Center for Neurodevelopmental and Imaging Research, Kennedy Krieger Institute, Baltimore, MD, United States; Department of Neurology, Johns Hopkins University School of Medicine, Baltimore, MD, United States.
Neuroimage. 2022 Aug 15;257:119296. doi: 10.1016/j.neuroimage.2022.119296. Epub 2022 May 10.
The exclusion of high-motion participants can reduce the impact of motion in functional Magnetic Resonance Imaging (fMRI) data. However, the exclusion of high-motion participants may change the distribution of clinically relevant variables in the study sample, and the resulting sample may not be representative of the population. Our goals are two-fold: 1) to document the biases introduced by common motion exclusion practices in functional connectivity research and 2) to introduce a framework to address these biases by treating excluded scans as a missing data problem. We use a study of autism spectrum disorder in children without an intellectual disability to illustrate the problem and the potential solution. We aggregated data from 545 children (8-13 years old) who participated in resting-state fMRI studies at Kennedy Krieger Institute (173 autistic and 372 typically developing) between 2007 and 2020. We found that autistic children were more likely to be excluded than typically developing children, with 28.5% and 16.1% of autistic and typically developing children excluded, respectively, using a lenient criterion and 81.0% and 60.1% with a stricter criterion. The resulting sample of autistic children with usable data tended to be older, have milder social deficits, better motor control, and higher intellectual ability than the original sample. These measures were also related to functional connectivity strength among children with usable data. This suggests that the generalizability of previous studies reporting naïve analyses (i.e., based only on participants with usable data) may be limited by the selection of older children with less severe clinical profiles because these children are better able to remain still during an rs-fMRI scan. We adapt doubly robust targeted minimum loss based estimation with an ensemble of machine learning algorithms to address these data losses and the resulting biases. The proposed approach selects more edges that differ in functional connectivity between autistic and typically developing children than the naïve approach, supporting this as a promising solution to improve the study of heterogeneous populations in which motion is common.

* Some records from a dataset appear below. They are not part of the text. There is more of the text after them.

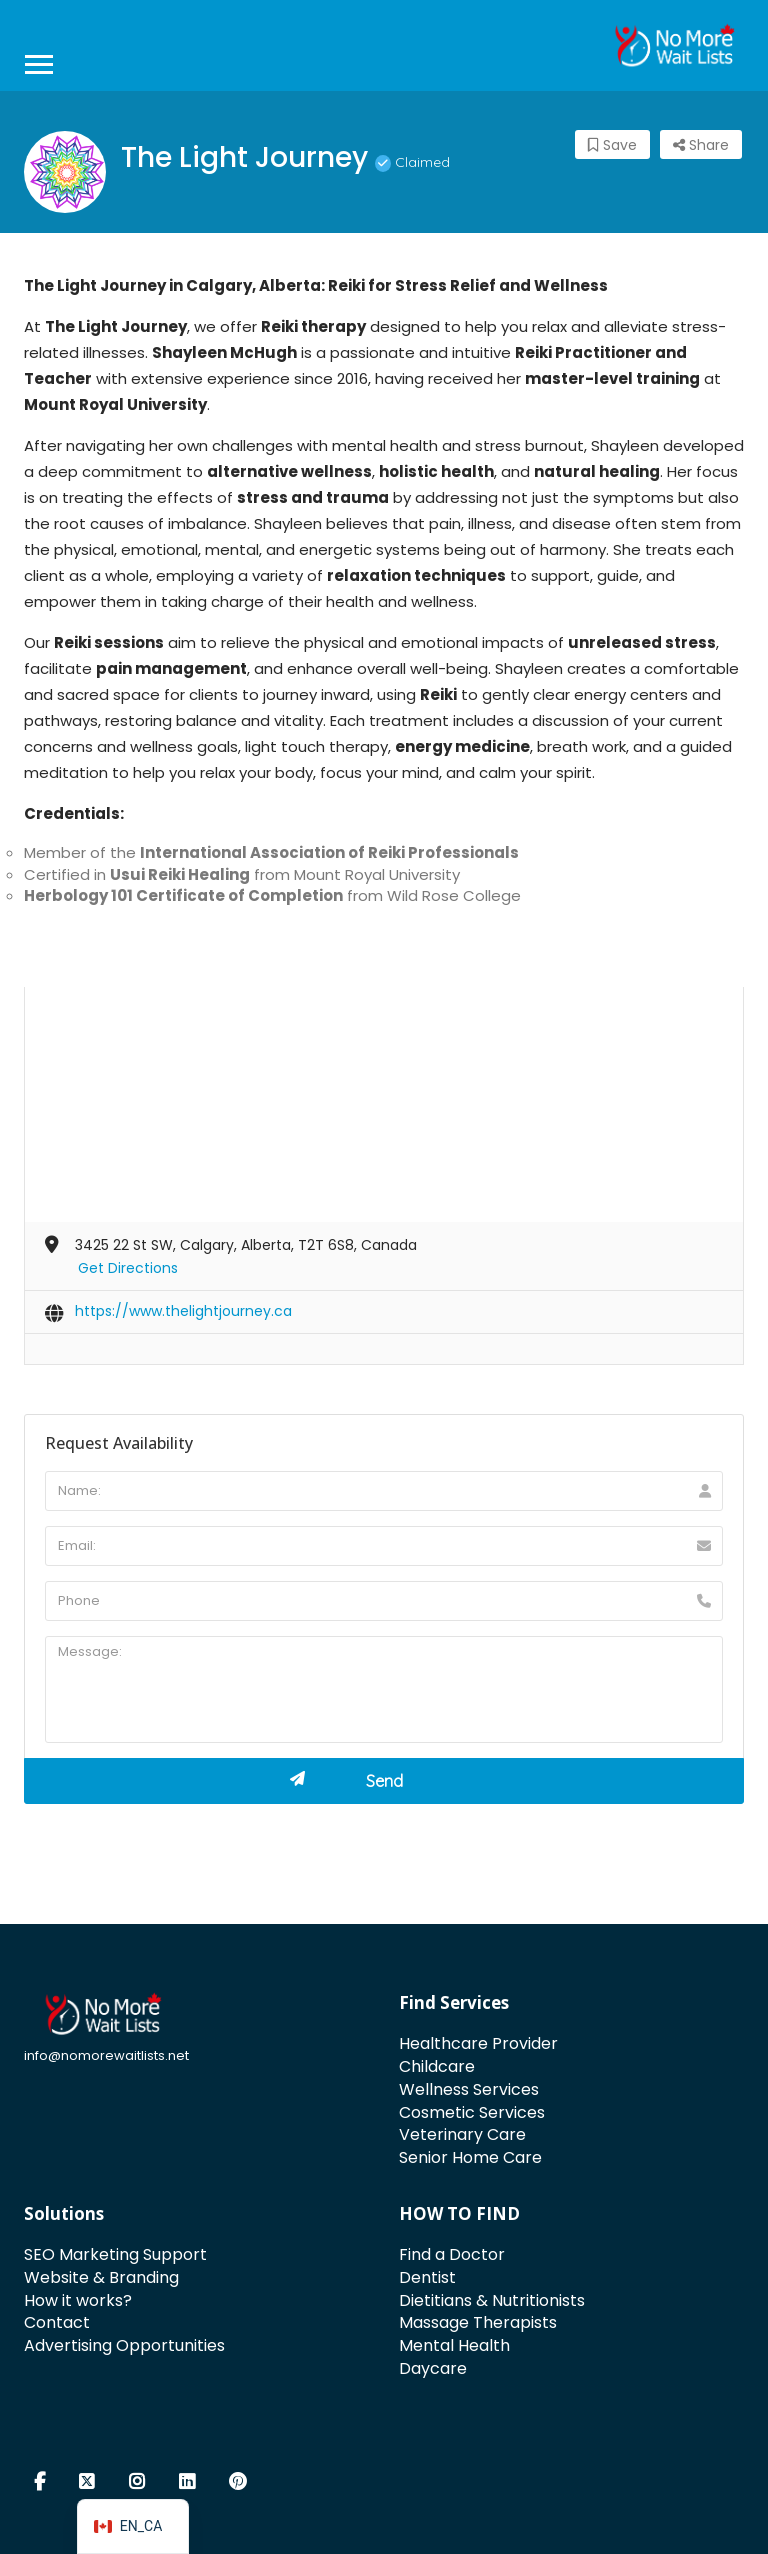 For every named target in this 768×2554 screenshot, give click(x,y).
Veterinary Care (462, 2134)
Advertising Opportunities (124, 2345)
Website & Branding (101, 2277)
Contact (57, 2322)
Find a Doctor (452, 2254)
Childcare (437, 2066)
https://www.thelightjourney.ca (183, 1311)
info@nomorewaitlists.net (106, 2055)
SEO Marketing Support (115, 2254)
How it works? (78, 2300)
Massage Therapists (478, 2322)
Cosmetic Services (472, 2112)
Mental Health (454, 2345)
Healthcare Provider (478, 2043)
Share (701, 145)
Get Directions (128, 1268)
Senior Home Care (470, 2157)
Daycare (433, 2368)
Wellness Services (469, 2089)
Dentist (427, 2277)
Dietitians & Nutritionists (492, 2300)
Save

排除运动幅度较大的参与者可以降低功能磁共振成像 (fMRI) 数据中运动的影响。然而,排除运动幅度较大的参与者可能会改变研究样本中与临床相关的变量分布,且由此产生的样本可能无法代表总体人群。我们的目标有两个:1)记录在功能连接研究中常见的运动排除实践所引入的偏差,2)通过将排除的扫描视为缺失数据问题来引入解决这些偏差的框架。我们使用一项针对儿童自闭症谱系障碍的研究来说明这个问题和潜在的解决方案,该研究中的儿童没有智力障碍。我们汇总了 2007 年至 2020 年期间在肯尼迪克里格研究所参与静息态 fMRI 研究的 545 名儿童(173 名自闭症和 372 名正常发育)的数据(8-13 岁)。我们发现,与正常发育的儿童相比,自闭症儿童更有可能被排除在外,分别使用宽松标准和严格标准排除了 28.5%和 16.1%的自闭症儿童以及 81.0%和 60.1%的正常发育儿童。具有可用数据的自闭症儿童的最终样本往往年龄较大,社会功能缺陷较轻,运动控制能力更好,智力水平更高,而这些指标也与具有可用数据的儿童之间的功能连接强度相关。这表明,以前报道盲目分析(即仅基于具有可用数据的参与者)的研究的普遍性可能受到选择年龄较大、临床特征较轻的儿童的限制,因为这些儿童在 rs-fMRI 扫描过程中更能保持静止。我们采用基于机器学习算法的集合的双重稳健有偏最小二乘损失估计方法来解决这些数据缺失和由此产生的偏差。与盲目方法相比,所提出的方法选择了更多在自闭症和正常发育儿童之间功能连接不同的边缘,这支持了该方法作为改善常见运动的异质人群研究的有前途的解决方案。